Где наша не пропадала — страница 19 из 42

К нам подошел Вася Чуланов. Он заставил Кукушкина сплясать и после нескольких колен, сделанных Кукушкиным, вручил ему письмо. Кукушкин расплылся в улыбке. Видимо, его опять называли «золотко» или еще как-нибудь, уж я не знаю.

У нас не было секретов. Перед лицом войны, строгим, как присяга, они были мелкими и ненужными. Мы жили той естественностью человеческих отношений, которая когда-нибудь да возникнет на земле.
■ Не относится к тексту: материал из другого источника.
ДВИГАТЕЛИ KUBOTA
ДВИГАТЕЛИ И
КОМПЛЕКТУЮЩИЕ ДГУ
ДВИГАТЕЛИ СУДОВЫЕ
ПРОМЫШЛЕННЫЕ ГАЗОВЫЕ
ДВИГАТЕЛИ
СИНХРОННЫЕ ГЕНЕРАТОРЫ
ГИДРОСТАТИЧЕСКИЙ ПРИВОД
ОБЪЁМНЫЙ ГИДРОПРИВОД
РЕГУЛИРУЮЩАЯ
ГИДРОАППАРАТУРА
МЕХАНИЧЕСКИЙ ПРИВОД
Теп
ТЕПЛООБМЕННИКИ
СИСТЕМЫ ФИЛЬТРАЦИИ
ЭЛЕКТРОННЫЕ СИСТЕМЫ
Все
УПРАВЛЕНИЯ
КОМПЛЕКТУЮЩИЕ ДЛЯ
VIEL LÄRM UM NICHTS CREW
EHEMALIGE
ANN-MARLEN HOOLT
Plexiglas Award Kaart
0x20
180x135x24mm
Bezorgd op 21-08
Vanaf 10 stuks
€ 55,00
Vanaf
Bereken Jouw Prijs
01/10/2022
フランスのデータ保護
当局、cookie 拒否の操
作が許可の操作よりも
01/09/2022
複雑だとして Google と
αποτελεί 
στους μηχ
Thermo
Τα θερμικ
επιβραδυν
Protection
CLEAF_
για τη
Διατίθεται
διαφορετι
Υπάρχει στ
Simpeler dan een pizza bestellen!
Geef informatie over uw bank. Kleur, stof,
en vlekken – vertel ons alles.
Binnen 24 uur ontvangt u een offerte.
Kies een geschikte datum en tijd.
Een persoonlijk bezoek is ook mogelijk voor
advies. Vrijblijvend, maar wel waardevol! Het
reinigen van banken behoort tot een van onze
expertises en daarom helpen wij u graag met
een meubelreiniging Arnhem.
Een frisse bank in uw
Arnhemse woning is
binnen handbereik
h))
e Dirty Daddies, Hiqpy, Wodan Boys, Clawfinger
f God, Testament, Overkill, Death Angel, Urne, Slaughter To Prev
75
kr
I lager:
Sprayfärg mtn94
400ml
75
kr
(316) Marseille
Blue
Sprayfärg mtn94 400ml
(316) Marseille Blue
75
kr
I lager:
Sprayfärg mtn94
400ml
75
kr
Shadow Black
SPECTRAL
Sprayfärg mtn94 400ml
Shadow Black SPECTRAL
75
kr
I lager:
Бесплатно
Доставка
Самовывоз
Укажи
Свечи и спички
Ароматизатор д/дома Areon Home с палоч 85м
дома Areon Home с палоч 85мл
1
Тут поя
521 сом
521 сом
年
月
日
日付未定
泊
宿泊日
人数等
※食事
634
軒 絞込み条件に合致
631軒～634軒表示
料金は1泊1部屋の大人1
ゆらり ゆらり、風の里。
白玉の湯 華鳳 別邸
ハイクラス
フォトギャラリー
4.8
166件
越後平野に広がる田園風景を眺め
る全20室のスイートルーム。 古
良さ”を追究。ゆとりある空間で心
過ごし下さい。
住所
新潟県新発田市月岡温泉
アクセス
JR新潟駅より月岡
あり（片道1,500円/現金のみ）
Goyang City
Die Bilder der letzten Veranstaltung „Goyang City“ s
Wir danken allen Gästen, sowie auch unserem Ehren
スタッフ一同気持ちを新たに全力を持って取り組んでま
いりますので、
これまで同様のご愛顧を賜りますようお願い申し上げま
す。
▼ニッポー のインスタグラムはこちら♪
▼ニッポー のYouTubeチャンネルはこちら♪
За нее мы и шли в бой и умирали.

Затем подошел Витя Чухин, мы и его заставили сплясать, потому что ему тоже было письмо.

А теперь сидим и в сердцах ругаем себя за опрометчивость, за эту глупую привычку заставлять человека плясать перед письмом, которое ему адресовано, не зная, что в этом письме может быть самое горькое горе.
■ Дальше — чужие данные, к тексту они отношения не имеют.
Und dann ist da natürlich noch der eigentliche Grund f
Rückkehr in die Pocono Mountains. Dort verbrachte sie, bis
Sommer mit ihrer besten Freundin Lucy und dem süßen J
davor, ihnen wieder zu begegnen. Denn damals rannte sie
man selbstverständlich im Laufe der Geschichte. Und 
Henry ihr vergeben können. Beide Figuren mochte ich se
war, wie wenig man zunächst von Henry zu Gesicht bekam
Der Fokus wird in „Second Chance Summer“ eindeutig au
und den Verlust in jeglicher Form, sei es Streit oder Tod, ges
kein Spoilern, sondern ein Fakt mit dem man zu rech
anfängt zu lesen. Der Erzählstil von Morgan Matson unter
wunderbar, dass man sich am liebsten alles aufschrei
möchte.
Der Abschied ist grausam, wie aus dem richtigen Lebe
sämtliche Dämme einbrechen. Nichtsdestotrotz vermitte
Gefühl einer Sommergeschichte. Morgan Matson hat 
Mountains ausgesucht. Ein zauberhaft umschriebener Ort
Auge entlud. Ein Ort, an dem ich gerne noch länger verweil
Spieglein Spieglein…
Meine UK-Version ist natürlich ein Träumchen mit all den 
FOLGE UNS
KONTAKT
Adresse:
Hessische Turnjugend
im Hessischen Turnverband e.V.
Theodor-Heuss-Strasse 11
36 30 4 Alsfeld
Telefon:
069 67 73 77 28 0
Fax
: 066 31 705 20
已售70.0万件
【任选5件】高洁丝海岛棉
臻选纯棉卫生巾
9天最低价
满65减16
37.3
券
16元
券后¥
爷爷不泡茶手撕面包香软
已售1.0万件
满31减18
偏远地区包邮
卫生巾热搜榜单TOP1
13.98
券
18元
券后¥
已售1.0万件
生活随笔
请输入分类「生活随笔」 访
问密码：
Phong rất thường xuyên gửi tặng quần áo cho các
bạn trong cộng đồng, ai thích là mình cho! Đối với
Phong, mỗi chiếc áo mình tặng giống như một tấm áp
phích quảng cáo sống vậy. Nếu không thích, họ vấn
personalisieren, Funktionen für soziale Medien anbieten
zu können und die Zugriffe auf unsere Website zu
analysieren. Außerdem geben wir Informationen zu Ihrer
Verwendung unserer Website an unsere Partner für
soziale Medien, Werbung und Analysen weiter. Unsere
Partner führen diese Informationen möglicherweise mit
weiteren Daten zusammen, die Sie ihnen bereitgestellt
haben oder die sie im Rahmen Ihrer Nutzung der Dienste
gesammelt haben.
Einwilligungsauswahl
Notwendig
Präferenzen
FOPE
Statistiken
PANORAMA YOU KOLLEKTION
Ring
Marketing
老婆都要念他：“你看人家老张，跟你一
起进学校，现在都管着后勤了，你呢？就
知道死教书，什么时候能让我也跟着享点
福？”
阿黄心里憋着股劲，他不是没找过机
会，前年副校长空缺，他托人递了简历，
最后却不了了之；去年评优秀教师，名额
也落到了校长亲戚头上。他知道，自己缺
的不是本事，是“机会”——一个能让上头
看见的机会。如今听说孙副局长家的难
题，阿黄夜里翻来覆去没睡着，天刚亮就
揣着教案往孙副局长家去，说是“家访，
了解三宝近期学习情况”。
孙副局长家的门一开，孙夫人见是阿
И зачем только Витина мама написала в своем длинном письме, что лаборантка свердловской обсерватории Шура Полымова взяла да и вышла замуж. Растаяла под взглядами научного работника и забыла нашего Витю Чухина, геройского разведчика.

— Вечно у этих девчонок все шиворот-навыворот получается, — грустно говорит Кукушкин.
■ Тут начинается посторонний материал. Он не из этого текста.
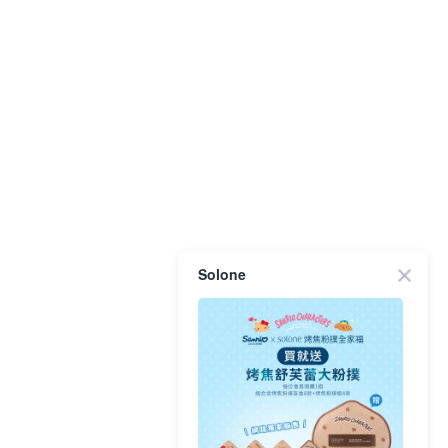
Solone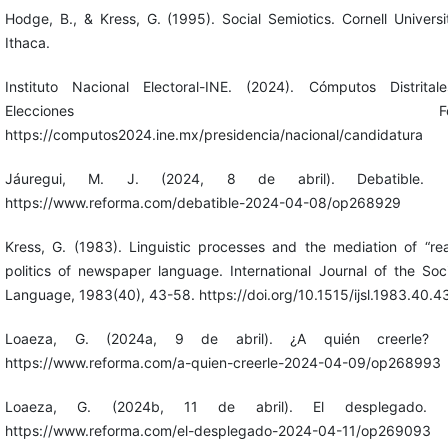
Hodge, B., & Kress, G. (1995). Social Semiotics. Cornell Universi
Ithaca.
Instituto Nacional Electoral-INE. (2024). Cómputos Distrital
Elecciones Federal
https://computos2024.ine.mx/presidencia/nacional/candidatura
Jáuregui, M. J. (2024, 8 de abril). Debatible. R
https://www.reforma.com/debatible-2024-04-08/op268929
Kress, G. (1983). Linguistic processes and the mediation of “real
politics of newspaper language. International Journal of the Soc
Language, 1983(40), 43-58. https://doi.org/10.1515/ijsl.1983.40.4
Loaeza, G. (2024a, 9 de abril). ¿A quién creerle? R
https://www.reforma.com/a-quien-creerle-2024-04-09/op268993
Loaeza, G. (2024b, 11 de abril). El desplegado. R
https://www.reforma.com/el-desplegado-2024-04-11/op269093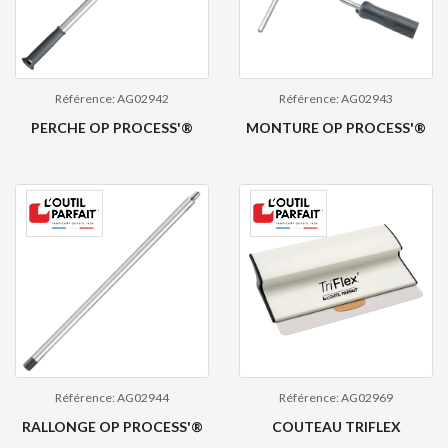
Référence: AG02942
Référence: AG02943
PERCHE OP PROCESS'®
MONTURE OP PROCESS'®
Référence: AG02944
Référence: AG02969
RALLONGE OP PROCESS'®
COUTEAU TRIFLEX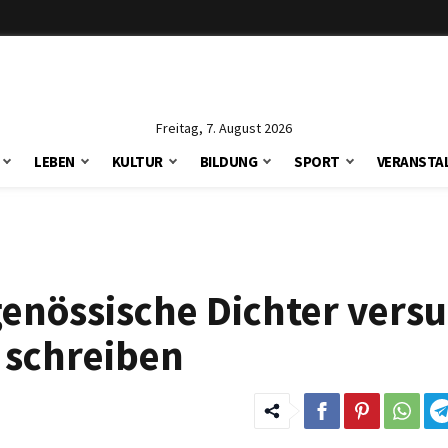
Freitag, 7. August 2026
LEBEN
KULTUR
BILDUNG
SPORT
VERANSTA
enössische Dichter vers
 schreiben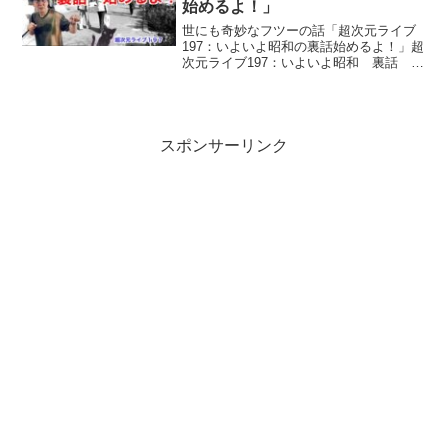
始めるよ！」
世にも奇妙なフツーの話「超次元ライブ
197：いよいよ昭和の裏話始めるよ！」超
次元ライブ197：いよいよ昭和 裏話 始
めるよ！過去の歴史の真実が分かると 予
測が出来るようになるんです。 あ～、ま
た同じ手口を使ってきてるなって 分かる
と回避でき...
スポンサーリンク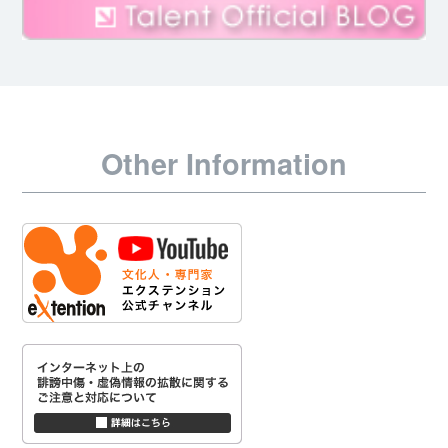
Other Information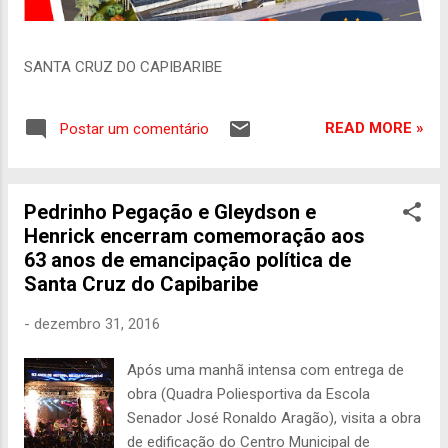
SANTA CRUZ DO CAPIBARIBE
READ MORE »
Postar um comentário
Pedrinho Pegação e Gleydson e
Henrick encerram comemoração aos
63 anos de emancipação política de
Santa Cruz do Capibaribe
-
dezembro 31, 2016
Após uma manhã intensa com entrega de
obra (Quadra Poliesportiva da Escola
Senador José Ronaldo Aragão), visita a obra
de edificação do Centro Municipal de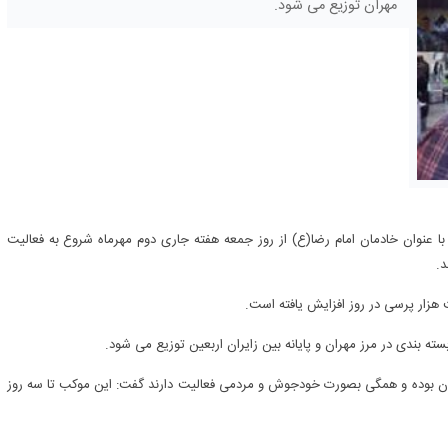
مهران توزیع می شود.
با عنوان خادمان امام رضا(ع) از روز جمعه هفته جاری دوم‌ مهرماه شروع به فعالیت
د.
ه بندی در مرز مهران و پایانه بین زایران اربعین توزیع می شود.
 رسانی به زایران بوده و همگی بصورت خودجوش و مردمی فعالیت دارند گفت: این موکب تا سه روز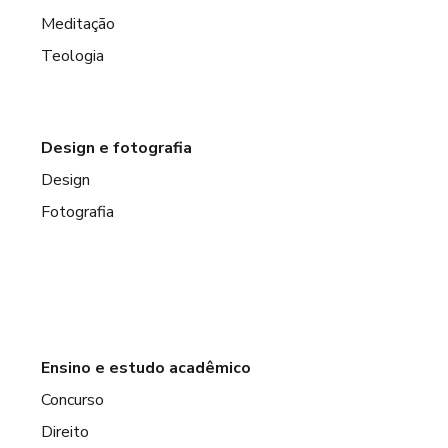
Meditação
Teologia
Design e fotografia
Design
Fotografia
Ensino e estudo acadêmico
Concurso
Direito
Мы, как можем, утешаем Витю Чухина.

Кукушкин предлагает ему даже трофейный парабеллум, снятый им с убитого лыжника. Витя отказывается и идет от нас, еле передвигая ноги, сутулый и постаревший.

В сумерках, получив боевое задание, полк снялся с места, и ветер замел снегом черные кострища.

Мы снова грелись под животами коней, брились, поминая Порфишу Атюнова, каждое утро, коченели между валунами на наблюдательных пунктах и хоронили своих однополчан, выдалбливая могилы в промерзлой земле, приколачивали к деревянным столбикам латунные пятиконечные звезды, вырезанные из котелков, и выковыривали на латунных пластинках нехитрые надписи вечной скорби и славы. Мы шли дальше по снегам и болотам через низкий сосняк и валуны, по колючему мерзлому вереску, красноватому, как застывшая кровь. Впереди дымил Выборг.

Красноватые отсветы пламени ложились на изрытый, перемешанный с землею снег. Колючая поземка заметала убитых.

Наш наблюдательный пункт был снова на передке, между трех огромных обледенелых, как айсберги, валунов. Справа от нас кирпичный завод, слева — пивоваренный. Прямо перед нашими валунами, окопавшись, лежала наша пехота, шагах в пятнадцати от нас, не дальше.

Мы натаскали в свое укрытие соломы и сена. Было мягко, но холодно.

Мы находились на наблюдательном втроем: капитан Милай, Кукушкин и я. К нам приполз Миша Бубнов с термосом, мы поели наваристого федотовского борща. Стало теплее.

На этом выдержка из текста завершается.